• _Input records_
========================
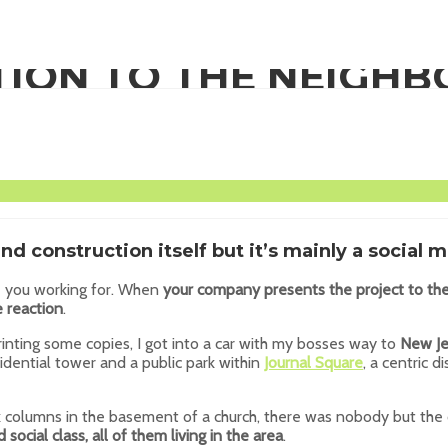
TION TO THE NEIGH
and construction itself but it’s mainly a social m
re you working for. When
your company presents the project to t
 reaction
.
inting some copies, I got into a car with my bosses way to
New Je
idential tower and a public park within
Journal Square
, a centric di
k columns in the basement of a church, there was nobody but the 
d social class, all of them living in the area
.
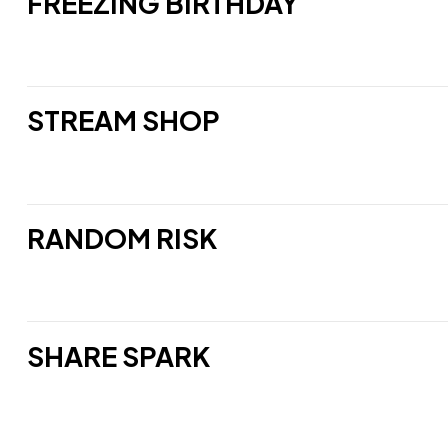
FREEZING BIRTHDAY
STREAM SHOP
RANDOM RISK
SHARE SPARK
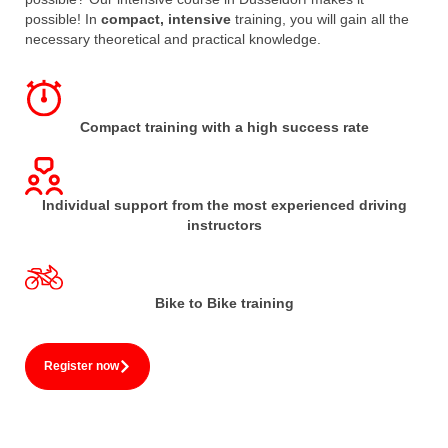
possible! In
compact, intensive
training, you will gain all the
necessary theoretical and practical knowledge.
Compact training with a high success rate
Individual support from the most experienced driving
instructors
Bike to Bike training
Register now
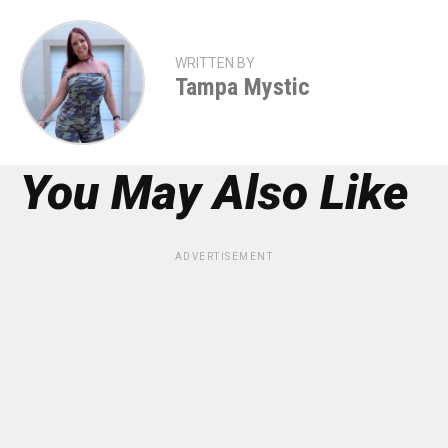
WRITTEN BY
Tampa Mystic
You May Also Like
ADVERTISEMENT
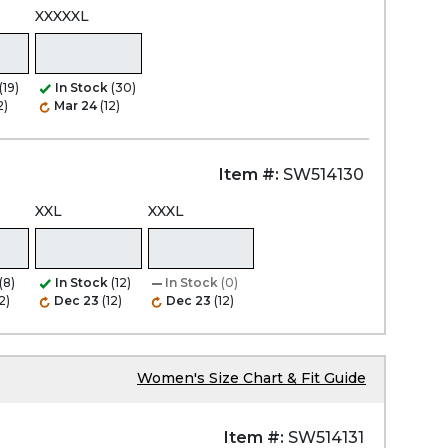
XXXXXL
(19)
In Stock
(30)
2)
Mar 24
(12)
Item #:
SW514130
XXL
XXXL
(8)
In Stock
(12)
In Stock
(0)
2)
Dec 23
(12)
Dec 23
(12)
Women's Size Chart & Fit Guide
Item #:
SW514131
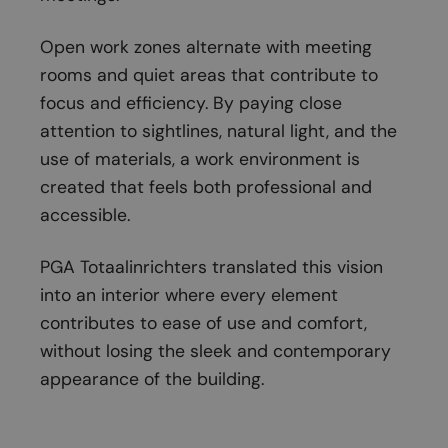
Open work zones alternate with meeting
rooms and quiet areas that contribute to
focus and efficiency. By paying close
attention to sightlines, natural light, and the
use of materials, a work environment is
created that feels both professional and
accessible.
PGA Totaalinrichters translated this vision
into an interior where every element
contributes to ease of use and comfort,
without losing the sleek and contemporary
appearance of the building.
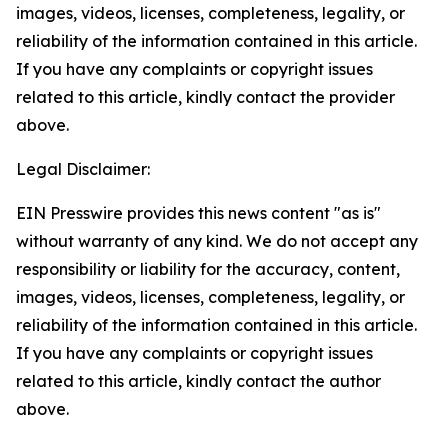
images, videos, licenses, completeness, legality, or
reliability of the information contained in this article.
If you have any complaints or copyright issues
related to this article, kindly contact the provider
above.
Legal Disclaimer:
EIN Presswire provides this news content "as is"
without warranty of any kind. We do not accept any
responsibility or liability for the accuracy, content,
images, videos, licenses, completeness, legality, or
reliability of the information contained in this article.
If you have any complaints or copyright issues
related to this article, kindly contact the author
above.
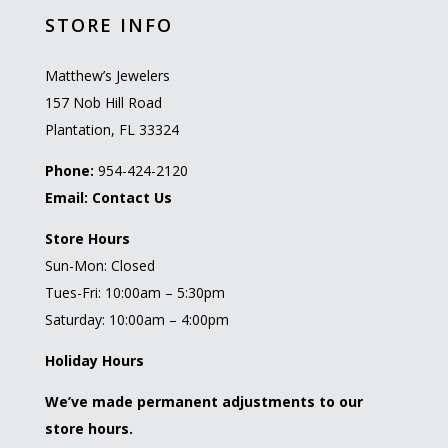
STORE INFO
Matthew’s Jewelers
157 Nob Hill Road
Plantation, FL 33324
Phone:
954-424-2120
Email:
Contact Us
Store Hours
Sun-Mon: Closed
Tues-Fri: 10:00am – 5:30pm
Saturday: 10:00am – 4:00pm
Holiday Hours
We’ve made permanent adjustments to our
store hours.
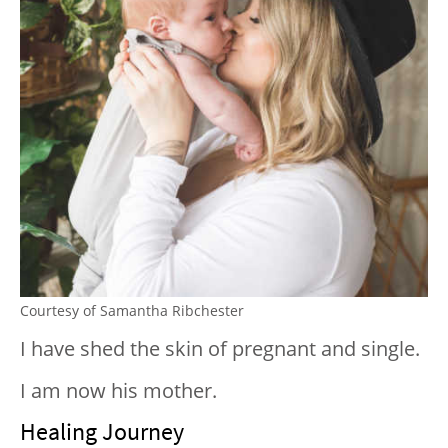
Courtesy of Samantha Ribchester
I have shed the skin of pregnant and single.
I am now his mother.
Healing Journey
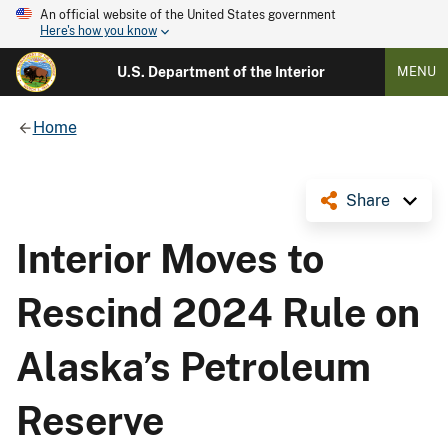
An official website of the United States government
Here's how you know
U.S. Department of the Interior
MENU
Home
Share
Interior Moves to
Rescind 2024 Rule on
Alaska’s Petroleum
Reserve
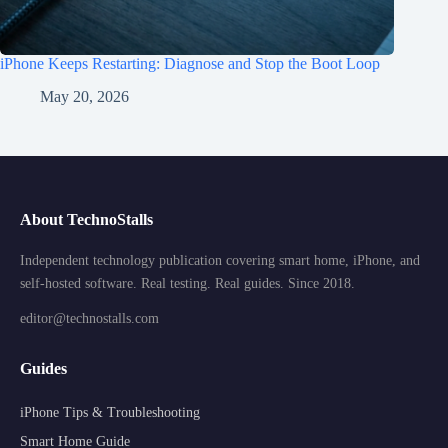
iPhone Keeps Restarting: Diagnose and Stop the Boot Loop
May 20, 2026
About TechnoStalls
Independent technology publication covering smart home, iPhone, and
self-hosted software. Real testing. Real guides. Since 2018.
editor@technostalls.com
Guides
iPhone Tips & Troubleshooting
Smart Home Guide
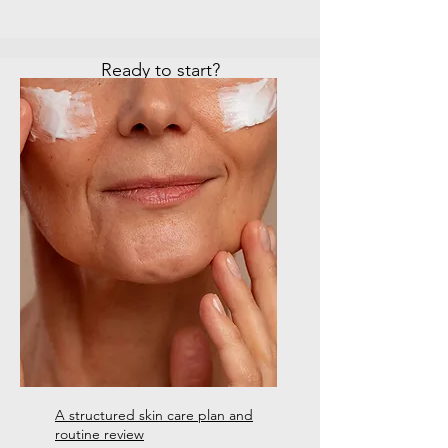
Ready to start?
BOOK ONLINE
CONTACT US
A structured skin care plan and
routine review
========================
• _Problem_
Print each entry shown above with exact wording and no pictures.

• _Result of the task_
TION TO THE NEIGH
and construction itself but it’s mainly a social m
re you working for. When
your company presents the project to t
 reaction
.
inting some copies, I got into a car with my bosses way to
New Je
idential tower and a public park within
Journal Square
, a centric di
k columns in the basement of a church, there was nobody but the 
d social class, all of them living in the area
.
FREEZING BIRTHDAY
STREAM SHOP
RANDOM RISK
SHARE SPARK
possible! In
compact, intensive
training, you will gain all the
necessary theoretical and practical knowledge.
Compact training with a high success rate
Individual support from the most experienced driving
instructors
Bike to Bike training
Register now
WRITTEN BY
Tampa Mystic
You May Also Like
ADVERTISEMENT
XXXXXL
(19)
In Stock
(30)
2)
Mar 24
(12)
Item #:
SW514130
XXL
XXXL
(8)
In Stock
(12)
In Stock
(0)
2)
Dec 23
(12)
Dec 23
(12)
Women's Size Chart & Fit Guide
Item #:
SW514131
Open work zones alternate with meeting
rooms and quiet areas that contribute to
focus and efficiency. By paying close
attention to sightlines, natural light, and the
use of materials, a work environment is
created that feels both professional and
accessible.
PGA Totaalinrichters translated this vision
into an interior where every element
contributes to ease of use and comfort,
without losing the sleek and contemporary
appearance of the building.
images, videos, licenses, completeness, legality, or
reliability of the information contained in this article.
If you have any complaints or copyright issues
related to this article, kindly contact the provider
above.
Legal Disclaimer:
EIN Presswire provides this news content "as is"
without warranty of any kind. We do not accept any
responsibility or liability for the accuracy, content,
images, videos, licenses, completeness, legality, or
reliability of the information contained in this article.
If you have any complaints or copyright issues
related to this article, kindly contact the author
above.
STORE INFO
Matthew’s Jewelers
157 Nob Hill Road
Plantation, FL 33324
Phone:
954-424-2120
Email:
Contact Us
Store Hours
Sun-Mon: Closed
Tues-Fri: 10:00am – 5:30pm
Saturday: 10:00am – 4:00pm
Holiday Hours
We’ve made permanent adjustments to our
store hours.
Courtesy of Samantha Ribchester
I have shed the skin of pregnant and single.
I am now his mother.
Healing Journey
An official website of the United States government
Here's how you know
U.S. Department of the Interior
MENU
Home
Share
Interior Moves to
Rescind 2024 Rule on
Alaska’s Petroleum
Reserve
iPhone Keeps Restarting: Diagnose and Stop the Boot Loop
May 20, 2026
About TechnoStalls
Independent technology publication covering smart home, iPhone, and
self-hosted software. Real testing. Real guides. Since 2018.
editor@technostalls.com
Guides
iPhone Tips & Troubleshooting
Smart Home Guide
Ready to start?
BOOK ONLINE
CONTACT US
A structured skin care plan and
routine review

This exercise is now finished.